Will rust implement compile time function evaluation?

I'm aware of lazy_static, but it doesn't evaluate at compile time and i would be really happy if Rust implemented a native way to declare constant values the value of which depends on the result of a function.

Has the rust team spoken about potentially adding this feature? I know it's not of indifferent complexity, but the compiler already performs extensive analysis of the validity of data at compile time

1 Like

Rust already has compile-time function evaluation. Mark your functions as const fn and you can use them in constants.

const fn foo() -> i32 {
    let mut i = 100;
    while i % 2 == 0 {
        i /= 2;
    }
    i
}

const C: i32 = foo();

fn main() {
    println!("{C}");
}

Not every feature of Rust is supported (notably, traits and floating-point arithmetic are currently missing), so it can sometimes be difficult to find a way to express your code as const fn, but work is being done to expand the abilities of const evaluation and the number of functions in the standard library that are marked const fn.

13 Likes

Rust already has const fns. The const story is not complete, but non-trivial value-level compile-time computation is already possible today.

2 Likes

The const value I was trying to generate was a HashMap that translated letter chars to the corresponding integer by defining an alphabet constant &str and collecting its enumeration, so I'm guessing the first roadblock is that the Iterable trait is missing during the const evaluation and it can't iterate on the alphabet.

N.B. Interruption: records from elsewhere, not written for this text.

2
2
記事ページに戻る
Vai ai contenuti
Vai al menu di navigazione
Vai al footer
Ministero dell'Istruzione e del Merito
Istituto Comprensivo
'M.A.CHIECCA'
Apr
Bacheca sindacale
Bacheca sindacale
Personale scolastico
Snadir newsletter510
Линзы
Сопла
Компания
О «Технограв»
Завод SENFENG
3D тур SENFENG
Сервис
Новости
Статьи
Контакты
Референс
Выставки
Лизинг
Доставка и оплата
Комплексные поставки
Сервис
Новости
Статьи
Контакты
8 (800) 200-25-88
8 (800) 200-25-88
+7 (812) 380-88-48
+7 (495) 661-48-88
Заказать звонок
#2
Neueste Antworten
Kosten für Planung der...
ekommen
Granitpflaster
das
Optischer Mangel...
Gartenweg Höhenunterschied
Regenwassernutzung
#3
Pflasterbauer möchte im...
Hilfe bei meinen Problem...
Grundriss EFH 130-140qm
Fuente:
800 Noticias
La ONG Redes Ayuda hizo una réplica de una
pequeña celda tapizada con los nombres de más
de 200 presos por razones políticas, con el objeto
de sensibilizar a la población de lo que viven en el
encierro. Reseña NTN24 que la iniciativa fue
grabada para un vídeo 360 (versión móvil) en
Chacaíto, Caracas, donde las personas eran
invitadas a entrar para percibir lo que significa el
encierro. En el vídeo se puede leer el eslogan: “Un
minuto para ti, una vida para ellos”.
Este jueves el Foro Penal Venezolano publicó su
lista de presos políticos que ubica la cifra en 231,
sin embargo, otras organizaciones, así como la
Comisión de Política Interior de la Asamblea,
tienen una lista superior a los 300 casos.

It's good to know that this will probably be addressed, thank you

1 Like

I forgot to disambiguate: I wasn't talking about defining const fns, but rather using the results of standard functions like .chars() at compile time to generate more complex constants

A HashMap allocates memory, so it's very hard to make it const-compatible. Are you sure u32::from(the_char) - u32::from('a') isn't good enough?

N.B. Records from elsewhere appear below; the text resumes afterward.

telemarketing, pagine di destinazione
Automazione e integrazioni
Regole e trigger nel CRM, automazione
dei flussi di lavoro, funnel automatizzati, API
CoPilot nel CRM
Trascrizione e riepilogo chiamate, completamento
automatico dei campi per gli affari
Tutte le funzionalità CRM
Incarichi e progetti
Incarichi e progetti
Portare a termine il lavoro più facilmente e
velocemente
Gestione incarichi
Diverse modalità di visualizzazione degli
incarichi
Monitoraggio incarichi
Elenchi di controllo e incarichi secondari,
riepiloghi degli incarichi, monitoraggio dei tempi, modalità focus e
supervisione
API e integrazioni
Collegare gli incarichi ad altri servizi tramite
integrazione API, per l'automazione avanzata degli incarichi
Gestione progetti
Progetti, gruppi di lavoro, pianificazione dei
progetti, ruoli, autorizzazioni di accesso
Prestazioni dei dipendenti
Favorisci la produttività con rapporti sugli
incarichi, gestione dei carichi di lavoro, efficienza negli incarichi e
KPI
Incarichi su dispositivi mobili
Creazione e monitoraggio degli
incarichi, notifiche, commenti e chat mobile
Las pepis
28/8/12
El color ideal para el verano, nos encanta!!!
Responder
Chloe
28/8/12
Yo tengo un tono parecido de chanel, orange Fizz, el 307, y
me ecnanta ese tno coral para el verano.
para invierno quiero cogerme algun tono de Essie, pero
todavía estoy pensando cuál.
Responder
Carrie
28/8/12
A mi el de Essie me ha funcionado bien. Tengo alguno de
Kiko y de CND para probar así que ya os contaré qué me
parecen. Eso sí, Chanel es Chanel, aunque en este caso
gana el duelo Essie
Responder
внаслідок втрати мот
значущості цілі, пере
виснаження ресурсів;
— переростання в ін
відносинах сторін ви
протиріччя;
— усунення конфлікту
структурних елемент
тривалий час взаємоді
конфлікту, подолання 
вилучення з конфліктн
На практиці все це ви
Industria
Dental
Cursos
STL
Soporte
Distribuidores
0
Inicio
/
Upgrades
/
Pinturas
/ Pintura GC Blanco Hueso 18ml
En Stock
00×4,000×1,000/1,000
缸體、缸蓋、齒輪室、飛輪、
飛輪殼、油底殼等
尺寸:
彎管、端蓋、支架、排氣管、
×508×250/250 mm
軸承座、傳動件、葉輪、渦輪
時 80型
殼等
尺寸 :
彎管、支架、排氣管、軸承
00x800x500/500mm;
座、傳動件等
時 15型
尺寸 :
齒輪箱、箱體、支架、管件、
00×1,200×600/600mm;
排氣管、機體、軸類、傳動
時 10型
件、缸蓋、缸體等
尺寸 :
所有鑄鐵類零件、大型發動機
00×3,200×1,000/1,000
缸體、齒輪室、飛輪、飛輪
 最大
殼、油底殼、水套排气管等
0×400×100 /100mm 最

If a table is needed, one could use an array whose indexes are character codes (chars converted to usize)

In the end i used the char-to-unicode casting, but i initially tried to avoid it simply because i found the HashMap attempt more elegant.

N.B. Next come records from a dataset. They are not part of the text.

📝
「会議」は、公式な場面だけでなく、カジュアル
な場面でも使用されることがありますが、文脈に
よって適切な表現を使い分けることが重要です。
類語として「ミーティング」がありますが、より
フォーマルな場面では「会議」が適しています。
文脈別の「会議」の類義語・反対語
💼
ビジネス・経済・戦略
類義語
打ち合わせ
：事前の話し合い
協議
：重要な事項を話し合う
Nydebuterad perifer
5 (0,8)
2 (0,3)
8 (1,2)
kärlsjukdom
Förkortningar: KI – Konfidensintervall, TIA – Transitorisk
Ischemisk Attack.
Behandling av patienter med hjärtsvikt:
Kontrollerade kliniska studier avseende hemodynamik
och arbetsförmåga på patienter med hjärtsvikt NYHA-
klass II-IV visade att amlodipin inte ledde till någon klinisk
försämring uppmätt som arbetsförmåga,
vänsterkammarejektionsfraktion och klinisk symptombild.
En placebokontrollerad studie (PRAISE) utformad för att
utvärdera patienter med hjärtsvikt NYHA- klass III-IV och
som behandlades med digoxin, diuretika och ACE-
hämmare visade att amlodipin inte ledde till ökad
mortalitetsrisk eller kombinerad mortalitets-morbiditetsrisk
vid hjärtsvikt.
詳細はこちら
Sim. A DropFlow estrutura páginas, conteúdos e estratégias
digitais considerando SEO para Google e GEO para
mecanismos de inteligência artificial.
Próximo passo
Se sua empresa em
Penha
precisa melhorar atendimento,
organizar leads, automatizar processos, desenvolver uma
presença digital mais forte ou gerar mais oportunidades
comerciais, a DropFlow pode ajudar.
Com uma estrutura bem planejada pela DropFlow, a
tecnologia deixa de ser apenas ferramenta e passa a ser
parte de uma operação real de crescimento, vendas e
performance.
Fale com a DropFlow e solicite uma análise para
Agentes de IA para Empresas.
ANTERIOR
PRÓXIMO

Why can't a constant object be put on the stack?
EDIT: Ah, it's probably because its allocated with more space than necessary so you would also need a standard interface to ask it to "prune" itself to the minimum size to avoid potentially enormous memory inefficiency, isn't it?

HashMap can't just use stack:

  • it needs its internal storage to grow dynamically, and doing that on stack is either impossible or pretty ugly.

  • Drop of HashMap will always call deallocator, and the deallocator always expects to get a pointer to the heap. So even if you swizzled HashMap's storage to be on stack, it would crash when it tries to free the stack. There's no "is this a stack?" check on that path, because that would be a small runtime overhead for all of the cases when it isn't.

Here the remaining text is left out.